While it is noted that NGLs constitute a small fraction of natural gas from wells and various other sources, however its contribution towards greenhouse gas emissions is significant when the gas is burnt as fuel gas or flared. Typically, CO2 emissions can be reduced by approximately 30% with extraction of NGLs from the gas. It is more significant for low pressure natural gas as the vapour liquid equilibrium favours vaporization of heavy ends into the gas phase resulting in higher content of NGLs in the gas stream. Ironically though, it is the low pressure natural gas streams that are typically disposed as fuel gas or flared as is uneconomical to recover.


The above clearly indicates that the Industry is presently striving for a new flexible, reliable and a safe process that can cost effectively extract NGLs from low pressure natural gas.


Utilising a JT Valve located downstream of the Cold Separator helps to maximise liquid drop-out from the associated gas stream for low operating pressures of the associated gas.
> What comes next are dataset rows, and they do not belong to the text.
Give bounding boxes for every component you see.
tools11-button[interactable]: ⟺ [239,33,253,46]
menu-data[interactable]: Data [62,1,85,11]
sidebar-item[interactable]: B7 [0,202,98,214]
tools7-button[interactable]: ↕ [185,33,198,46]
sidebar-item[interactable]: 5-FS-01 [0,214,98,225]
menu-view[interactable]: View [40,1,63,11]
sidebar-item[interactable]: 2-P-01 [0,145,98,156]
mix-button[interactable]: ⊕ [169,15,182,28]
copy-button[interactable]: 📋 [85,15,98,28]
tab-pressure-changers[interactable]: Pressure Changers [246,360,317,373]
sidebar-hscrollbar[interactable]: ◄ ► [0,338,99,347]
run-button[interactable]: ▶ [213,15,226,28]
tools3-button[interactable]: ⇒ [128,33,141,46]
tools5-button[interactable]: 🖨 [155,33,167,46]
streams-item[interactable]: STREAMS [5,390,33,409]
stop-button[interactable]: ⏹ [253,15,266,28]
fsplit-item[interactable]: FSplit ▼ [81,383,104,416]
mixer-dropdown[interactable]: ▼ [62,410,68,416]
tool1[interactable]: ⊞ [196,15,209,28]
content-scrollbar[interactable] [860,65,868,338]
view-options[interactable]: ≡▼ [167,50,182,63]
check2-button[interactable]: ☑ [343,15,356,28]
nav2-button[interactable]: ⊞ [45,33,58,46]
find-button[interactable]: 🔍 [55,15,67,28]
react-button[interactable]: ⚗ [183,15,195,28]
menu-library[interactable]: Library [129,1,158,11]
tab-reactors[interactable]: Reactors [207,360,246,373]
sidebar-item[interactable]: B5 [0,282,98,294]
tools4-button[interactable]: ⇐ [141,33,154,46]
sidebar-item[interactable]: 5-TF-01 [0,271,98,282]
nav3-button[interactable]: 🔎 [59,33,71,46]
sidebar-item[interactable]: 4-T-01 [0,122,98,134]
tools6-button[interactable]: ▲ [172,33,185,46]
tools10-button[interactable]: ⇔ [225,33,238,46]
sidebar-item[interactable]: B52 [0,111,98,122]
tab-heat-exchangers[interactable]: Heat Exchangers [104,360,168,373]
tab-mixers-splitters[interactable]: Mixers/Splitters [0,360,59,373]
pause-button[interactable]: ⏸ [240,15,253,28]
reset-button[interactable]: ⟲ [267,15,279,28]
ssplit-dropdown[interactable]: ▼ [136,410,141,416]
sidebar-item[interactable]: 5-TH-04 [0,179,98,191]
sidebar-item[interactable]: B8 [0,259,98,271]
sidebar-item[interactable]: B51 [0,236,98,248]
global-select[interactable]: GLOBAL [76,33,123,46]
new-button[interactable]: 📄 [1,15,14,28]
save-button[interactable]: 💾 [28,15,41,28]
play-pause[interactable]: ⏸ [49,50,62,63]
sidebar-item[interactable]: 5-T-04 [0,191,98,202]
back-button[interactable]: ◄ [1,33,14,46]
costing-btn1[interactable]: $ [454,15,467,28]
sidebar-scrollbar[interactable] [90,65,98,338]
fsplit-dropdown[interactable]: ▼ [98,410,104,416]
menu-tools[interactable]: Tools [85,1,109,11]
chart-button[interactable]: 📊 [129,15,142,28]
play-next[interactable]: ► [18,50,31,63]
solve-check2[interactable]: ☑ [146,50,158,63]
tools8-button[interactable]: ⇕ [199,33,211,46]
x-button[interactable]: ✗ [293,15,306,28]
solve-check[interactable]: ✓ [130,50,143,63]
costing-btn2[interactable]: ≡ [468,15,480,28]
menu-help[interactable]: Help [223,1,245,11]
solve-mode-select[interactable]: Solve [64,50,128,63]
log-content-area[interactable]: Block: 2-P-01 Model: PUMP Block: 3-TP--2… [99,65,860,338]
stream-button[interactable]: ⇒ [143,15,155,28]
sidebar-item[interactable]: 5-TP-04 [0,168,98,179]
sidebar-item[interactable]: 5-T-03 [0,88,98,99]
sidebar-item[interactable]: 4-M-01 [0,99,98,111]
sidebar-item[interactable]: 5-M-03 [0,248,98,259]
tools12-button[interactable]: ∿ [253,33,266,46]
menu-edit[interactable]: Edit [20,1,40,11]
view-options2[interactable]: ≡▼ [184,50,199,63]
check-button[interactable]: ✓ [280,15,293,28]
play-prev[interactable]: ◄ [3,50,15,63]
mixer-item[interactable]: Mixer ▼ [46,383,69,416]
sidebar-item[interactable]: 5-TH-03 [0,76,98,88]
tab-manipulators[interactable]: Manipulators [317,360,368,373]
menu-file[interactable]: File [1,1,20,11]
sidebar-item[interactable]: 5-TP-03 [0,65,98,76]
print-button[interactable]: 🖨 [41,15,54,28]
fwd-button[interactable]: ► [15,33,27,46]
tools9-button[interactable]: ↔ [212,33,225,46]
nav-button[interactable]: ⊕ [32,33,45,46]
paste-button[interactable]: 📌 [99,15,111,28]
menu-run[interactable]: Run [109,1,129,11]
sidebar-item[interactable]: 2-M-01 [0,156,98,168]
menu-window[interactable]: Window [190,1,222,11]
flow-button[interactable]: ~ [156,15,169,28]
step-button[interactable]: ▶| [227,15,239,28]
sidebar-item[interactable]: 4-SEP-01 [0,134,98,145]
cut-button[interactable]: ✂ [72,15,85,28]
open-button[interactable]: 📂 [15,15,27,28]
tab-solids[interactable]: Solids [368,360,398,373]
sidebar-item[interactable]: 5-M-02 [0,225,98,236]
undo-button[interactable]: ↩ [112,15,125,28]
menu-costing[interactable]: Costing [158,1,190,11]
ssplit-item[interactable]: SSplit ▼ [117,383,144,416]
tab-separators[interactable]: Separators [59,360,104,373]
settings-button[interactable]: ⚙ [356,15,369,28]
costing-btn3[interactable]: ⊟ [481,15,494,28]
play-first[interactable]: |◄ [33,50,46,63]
However, at operating pressures below the cricondentherm, the temperature and/or pressure may have to be reduced more significantly to cause liquid drop-out (required for the separator to work), but as a result hydrates may form and cause blockages. An aim of the invention therefore is to provide a system for recovering NGLs which operates effectively with a low pressure source of natural gas.


SUMMARY OF INVENTION

In an aspect of the invention, there is provided a system for recovering natural gas liquid from a gas source, comprising:

    • compression means for increasing the temperature and pressure of the fluid from the gas source;
    • cooling means for cooling the fluid from the compression means;
    • a gas/gas heat exchanger, fluid from the cooling means flowing from a first inlet to a first outlet;
    • at least one separator for receiving the fluid from the first outlet of the gas/gas heat exchanger and separating liquid from the gas;
    • the gas from the separator being directed to expansion means for reducing the temperature and pressure of the gas;
    • the aqueous part of the liquid from the separator and/or the gas from the expansion means being directed to the gas/gas heat exchanger where it flows therethrough from a second inlet to a second outlet for cooling the fluid flowing between the first inlet and first outlet;
    • wherein injection means are provided between the cooling means and the gas/gas heat exchanger for saturating the gas with a liquid agent;
    • characterised in that the liquid agent comprises an evaporant and an antifreeze agent; and
    • a recovery vessel is provided downstream of the second outlet, the antifreeze agent being recovered therein for injection into the fluid from the gas source upstream of the first inlet.


Advantageously the upstream compression of the gas allows a larger cooling effect over the heat exchanger due to the greater pressure drop (the JT effect) and thus condensate recovery is improved.


Advantageously the antifreeze agent prevents blockages by ensuring hydrates do not form, and self-regenerates within the system to prevent loss thereof


In one embodiment the antifreeze agent is monoethylene glycol (MEG). In a further embodiment the antifreeze agent is monopropylene glycol (MPG).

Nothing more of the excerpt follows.